Here is my social sphere, me and my cat, along with a mind that teases and taunts. I write about life, people, and other oddball things. You see, I tried my hand at being a professional coach. I did alright... but that's about all. Where I thrived during that time was creating interesting articles for my so-called target audience. And, I just 'put it out there.'
You see, a very sound theory exists that suggests that you put something out there, the people that really need to read it will see it. You just do what you do.
Then comes all this SEO stuff, and the people that want to utilize all the tricks of the trade to get their sites spidered, their content indexed, and build valuable links. Well, I didn't create the algorithms now did I?
So what's a little ole me to do?
I being doing what I'm hearing must be done. I open a few accounts online, I Digg my articles, I Fave them, Yahoo, Google, etc. and ya... I promote my stuff. Then I learn that I'm a bad boy for doing this and that people will vote me down and bury my links because I'm only submitting my stuff.
Social Networking, as you've suggested in what you've written, is a way for us to keep up with other people's happenings.
So what? Now I have to take meagre time out of my day. Another lament implied by what you've written is that we have so little precious time for socializing. But take a look at all the tactics I have to employ, and all the extra work I have to do, just so I don't look like a twat to people for submitting my own stuff. Not only that, I hear that our links get penalized in our social media profiles, and possibly even deleted by the social network site admins and some even ban IPs from future bookmarking.
So what are you really interested in?
From what I'm gleaning from the tactics and strategies is not that anyone is interested in me, but rather, they're interested in having me do their hunting and fishing for them too.
Rather than simply share what I'm doing, creating, publishing, reading, producing and posting this information to my social media profiles across all those social media sites - another time consuming task when doing it ethically - I have to hunt out other content for you to sift through. This makes no sense to me, particularly since we're social networking.

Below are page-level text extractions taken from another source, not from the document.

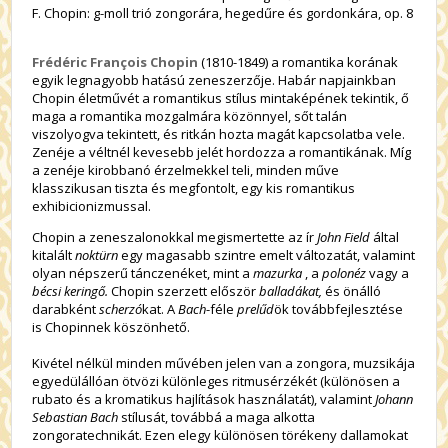
F. Chopin: g-moll trió zongorára, hegedűre és gordonkára, op. 8
Frédéric François Chopin
(1810-1849) a romantika korának
egyik legnagyobb hatású zeneszerzője. Habár napjainkban
Chopin életművét a romantikus stílus mintaképének tekintik, ő
maga a romantika mozgalmára közönnyel, sőt talán
viszolyogva tekintett, és ritkán hozta magát kapcsolatba vele.
Zenéje a véltnél kevesebb jelét hordozza a romantikának. Míg
a zenéje kirobbanó érzelmekkel teli, minden műve
klasszikusan tiszta és megfontolt, egy kis romantikus
exhibicionizmussal.
Chopin a zeneszalonokkal megismertette az ír
John Field
által
kitalált
noktürn
egy magasabb szintre emelt változatát, valamint
olyan népszerű tánczenéket, mint a
mazurka
, a
polonéz
vagy a
bécsi keringő.
Chopin szerzett először
balladákat,
és önálló
darabként
scherzó
kat. A
Bach
-féle
prelűd
ök továbbfejlesztése
is Chopinnek köszönhető.
Kivétel nélkül minden művében jelen van a zongora, muzsikája
egyedülállóan ötvözi különleges ritmusérzékét (különösen a
rubato és a kromatikus hajlítások használatát), valamint
Johann
Sebastian Bach
stílusát, továbbá a maga alkotta
zongoratechnikát. Ezen elegy különösen törékeny dallamokat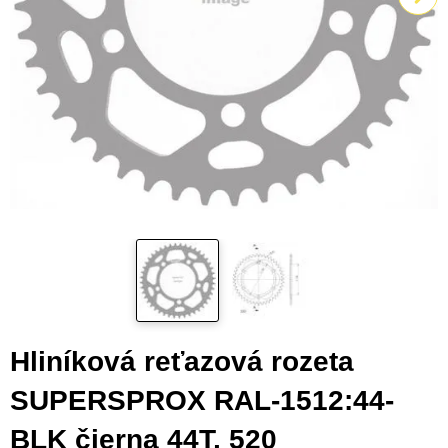
Hliníková reťazová rozeta
SUPERSPROX RAL-1512:44-
BLK čierna 44T, 520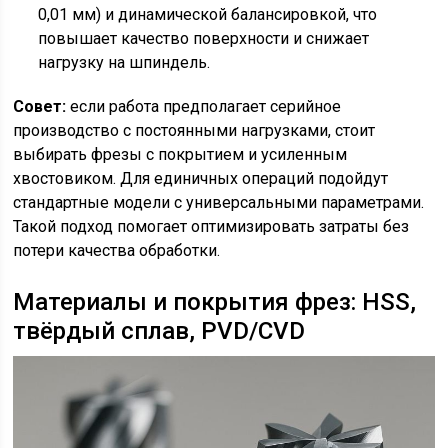
0,01 мм) и динамической балансировкой, что
повышает качество поверхности и снижает
нагрузку на шпиндель.
Совет:
если работа предполагает серийное
производство с постоянными нагрузками, стоит
выбирать фрезы с покрытием и усиленным
хвостовиком. Для единичных операций подойдут
стандартные модели с универсальными параметрами.
Такой подход помогает оптимизировать затраты без
потери качества обработки.
Материалы и покрытия фрез: HSS,
твёрдый сплав, PVD/CVD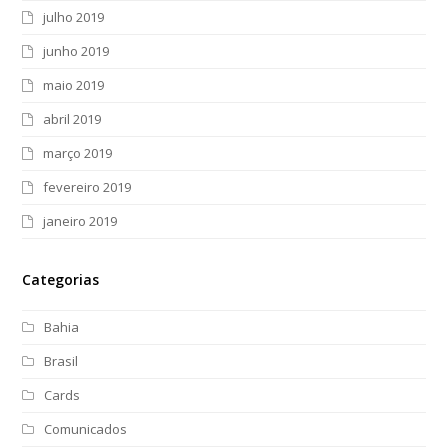
julho 2019
junho 2019
maio 2019
abril 2019
março 2019
fevereiro 2019
janeiro 2019
Categorias
Bahia
Brasil
Cards
Comunicados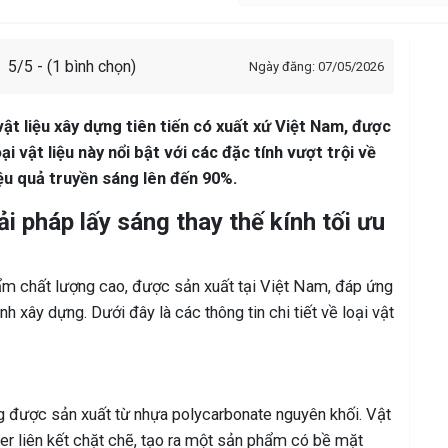
5/5 - (1 bình chọn)
Ngày đăng: 07/05/2026
ật liệu xây dựng tiên tiến có xuất xứ Việt Nam, được
ại vật liệu này nổi bật với các đặc tính vượt trội về
iệu quả truyền sáng lên đến 90%.
i pháp lấy sáng thay thế kính tối ưu
ẩm chất lượng cao, được sản xuất tại Việt Nam, đáp ứng
h xây dựng. Dưới đây là các thông tin chi tiết về loại vật
áng được sản xuất từ nhựa polycarbonate nguyên khối. Vật
er liên kết chặt chẽ, tạo ra một sản phẩm có bề mặt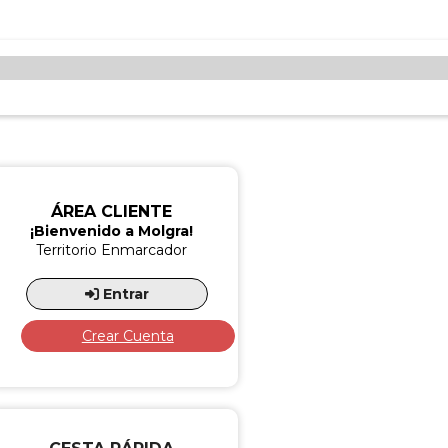
ÁREA CLIENTE
¡Bienvenido a Molgra!
Territorio Enmarcador
Entrar
Crear Cuenta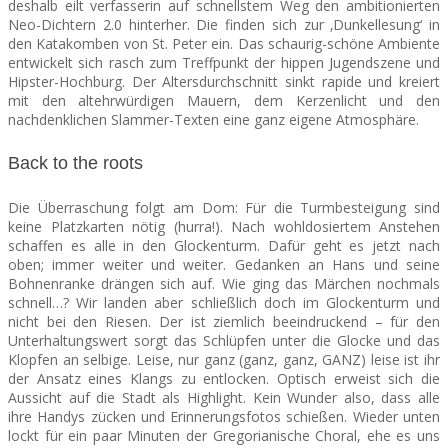
deshalb eilt verfasserin auf schnellstem Weg den ambitionierten
Neo-Dichtern 2.0 hinterher. Die finden sich zur ‚Dunkellesung‘ in
den Katakomben von St. Peter ein.
Das schaurig-schöne Ambiente
entwickelt sich rasch zum Treffpunkt der hippen Jugendszene und
Hipster-Hochburg. Der Altersdurchschnitt sinkt rapide und kreiert
mit den altehrwürdigen Mauern, dem Kerzenlicht und den
nachdenklichen Slammer-Texten eine ganz eigene Atmosphäre.
Back to the roots
Die Überraschung folgt am Dom: Für die Turmbesteigung sind
keine Platzkarten nötig (hurra!). Nach wohldosiertem Anstehen
schaffen es alle in den Glockenturm. Dafür geht e
s jetzt nach
oben; immer weiter und weiter. Gedanken an Hans und seine
Bohnenranke drängen sich auf. Wie ging das Märchen nochmals
schnell…? Wir landen aber schließlich doch im Glockenturm und
nicht bei den Riesen. Der ist ziemlich beeindruckend – für den
Unterhaltungswert sorgt das Schlüpfen unter die Glocke und das
Klopfen an selbige. Leise, nur ganz (ganz, ganz, GANZ) leise ist ihr
der Ansatz eines Klangs zu entlocken. Optisch erweist sich die
Aussicht auf die Stadt als Highlight. Kein Wunder also, dass alle
ihre Handys zücken und Erinnerungsfotos schießen. Wieder unten
lockt für ein paar Minuten der Gregorianische Choral, ehe es uns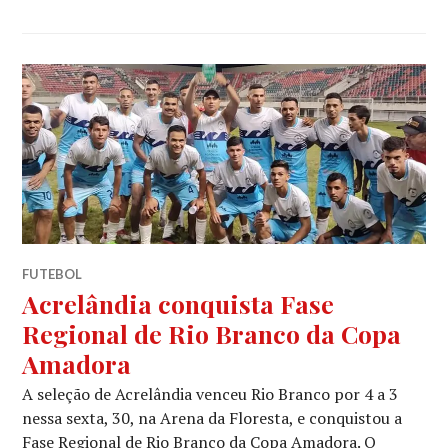
FUTEBOL
Acrelândia conquista Fase
Regional de Rio Branco da Copa
Amadora
A seleção de Acrelândia venceu Rio Branco por 4 a 3
nessa sexta, 30, na Arena da Floresta, e conquistou a
Fase Regional de Rio Branco da Copa Amadora. O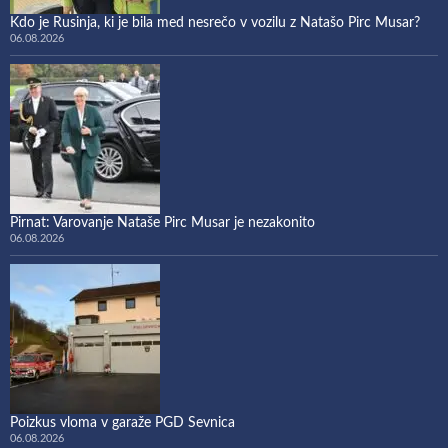
Kdo je Rusinja, ki je bila med nesrečo v vozilu z Natašo Pirc Musar?
06.08.2026
Pirnat: Varovanje Nataše Pirc Musar je nezakonito
06.08.2026
Poizkus vloma v garaže PGD Sevnica
06.08.2026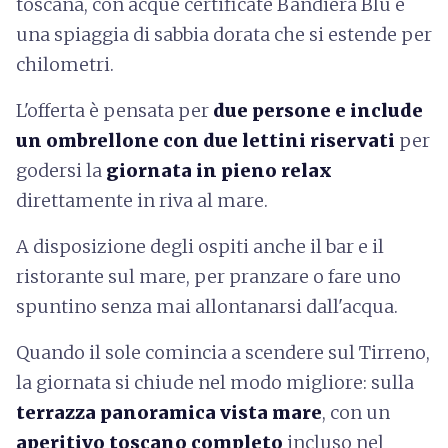
toscana, con acque certificate Bandiera Blu e
una spiaggia di sabbia dorata che si estende per
chilometri.
L'offerta è pensata per
due persone
e include
un ombrellone con due lettini riservati
per
godersi la
giornata in pieno relax
direttamente in riva al mare.
A disposizione degli ospiti anche il bar e il
ristorante sul mare, per pranzare o fare uno
spuntino senza mai allontanarsi dall'acqua.
Quando il sole comincia a scendere sul Tirreno,
la giornata si chiude nel modo migliore: sulla
terrazza panoramica vista mare
, con un
aperitivo toscano completo
incluso nel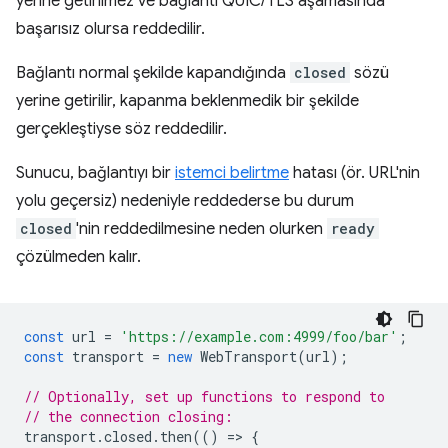
yerine getirilmez ve bağlantı QUIC/TLS aşamasında
başarısız olursa reddedilir.
Bağlantı normal şekilde kapandığında
closed
sözü
yerine getirilir, kapanma beklenmedik bir şekilde
gerçekleştiyse söz reddedilir.
Sunucu, bağlantıyı bir
istemci belirtme
hatası (ör. URL'nin
yolu geçersiz) nedeniyle reddederse bu durum
closed
'nin reddedilmesine neden olurken
ready
çözülmeden kalır.
const
url
=
'https://example.com:4999/foo/bar'
;
const
transport
=
new
WebTransport
(
url
);
// Optionally, set up functions to respond to
// the connection closing:
transport
.
closed
.
then
(()
=
>
{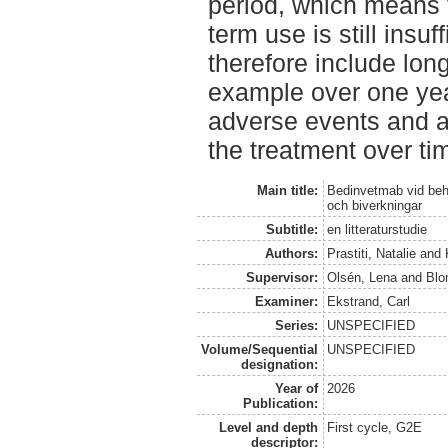
period, which means 
term use is still insuf
therefore include long
example over one year
adverse events and as
the treatment over ti
Main title:
Bedinvetmab vid beha
och biverkningar
Subtitle:
en litteraturstudie
Authors:
Prastiti, Natalie
and
Supervisor:
Olsén, Lena
and
Blo
Examiner:
Ekstrand, Carl
Series:
UNSPECIFIED
Volume/Sequential
UNSPECIFIED
designation:
Year of
2026
Publication:
Level and depth
First cycle, G2E
descriptor: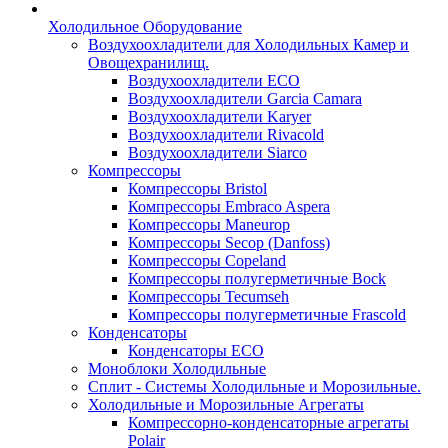
Холодильное Оборудование
Воздухоохладители для Холодильных Камер и
Овощехранилищ.
Воздухоохладители ECO
Воздухоохладители Garcia Camara
Воздухоохладители Karyer
Воздухоохладители Rivacold
Воздухоохладители Siarco
Компрессоры
Компрессоры Bristol
Компрессоры Embraco Aspera
Компрессоры Maneurop
Компрессоры Secop (Danfoss)
Компрессоры Copeland
Компрессоры полугерметичные Bock
Компрессоры Tecumseh
Компрессоры полугерметичные Frascold
Конденсаторы
Конденсаторы ECO
Моноблоки Холодильные
Сплит - Системы Холодильные и Морозильные.
Холодильные и Морозильные Агрегаты
Компрессорно-конденсаторные агрегаты
Polair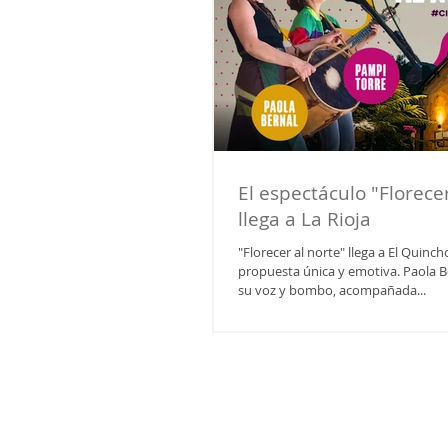
El espectáculo "Florecer
llega a La Rioja
"Florecer al norte" llega a El Quinc
propuesta única y emotiva. Paola B
su voz y bombo, acompañada...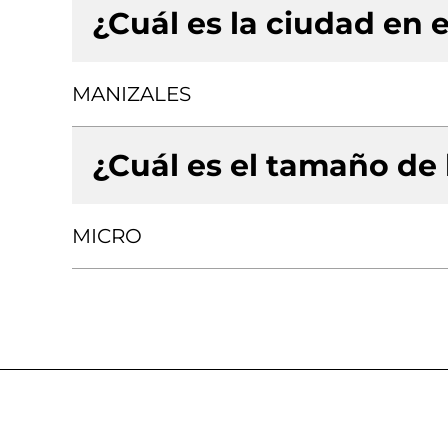
¿Cuál es la ciudad en e
MANIZALES
¿Cuál es el tamaño de
MICRO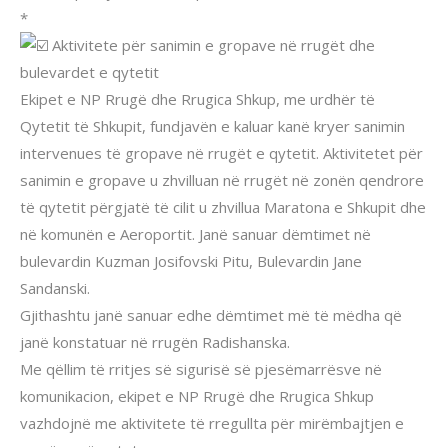
*
Aktivitete për sanimin e gropave në rrugët dhe
bulevardet e qytetit
Ekipet e NP Rrugë dhe Rrugica Shkup, me urdhër të
Qytetit të Shkupit, fundjavën e kaluar kanë kryer sanimin
intervenues të gropave në rrugët e qytetit. Aktivitetet për
sanimin e gropave u zhvilluan në rrugët në zonën qendrore
të qytetit përgjatë të cilit u zhvillua Maratona e Shkupit dhe
në komunën e Aeroportit. Janë sanuar dëmtimet në
bulevardin Kuzman Josifovski Pitu, Bulevardin Jane
Sandanski.
Gjithashtu janë sanuar edhe dëmtimet më të mëdha që
janë konstatuar në rrugën Radishanska.
Me qëllim të rritjes së sigurisë së pjesëmarrësve në
komunikacion, ekipet e NP Rrugë dhe Rrugica Shkup
vazhdojnë me aktivitete të rregullta për mirëmbajtjen e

The logic here is full of holes as far as I see it.
I create a social media profile to share my world with you.
My world consists of my blog(s), my day job, my passion, my poetry, and a few other things that happen along occasionally.
Naturally, I will post these bits and pieces to my social media profiles, whether they are social bookmarking sites, or whether they are social interaction sites.
People who find what I produce interesting now have the opportunity to follow and link to me.
The purpose of all this is simple: I can post a blog article in one location and create more paths to it, rather than have to copy and paste that article to a variety of other sites, article sites, blogs, and such to expand my reach. We're saving a bit of bandwidth maybe, maybe not, but we all know that duplicate content waters down the good stuff. And all those blog communities and discussion boards where we'd often be invited to post good stuff, often became black-holes that sucked even more time from our grasp.
As social media took off, we discovered a new way, an easier way to extend our reach and share our stuff. So when did it become a bad idea to share our own creative stuff, whether it be blogs, articles, photographs, or sites?
I'll tell you what I believe.
I believe the real culprits are the SEO types out there who need to muddy the waters for their tactics to remain effective. Keep the masses off balance, flood the gates, change the landscape, create controversy, and get more people doing unusual things based upon what they hear, rather than upon what they would naturally do.
What would I naturally do?
I'd naturally post my stuff. I'd naturally post good quality links, sites, projects... whether it is stuff I stumbled upon, or stuff I'm working on, or people I've met along the way. I think everyone would benefit in the end, instead of being penalized for being who we are.
Dare I share a link?
Hey what has happened in a year? Is it time for an update? is this more and moe of what Google is doing with all the ability they are coming up with for sharing documents and now even Google sites?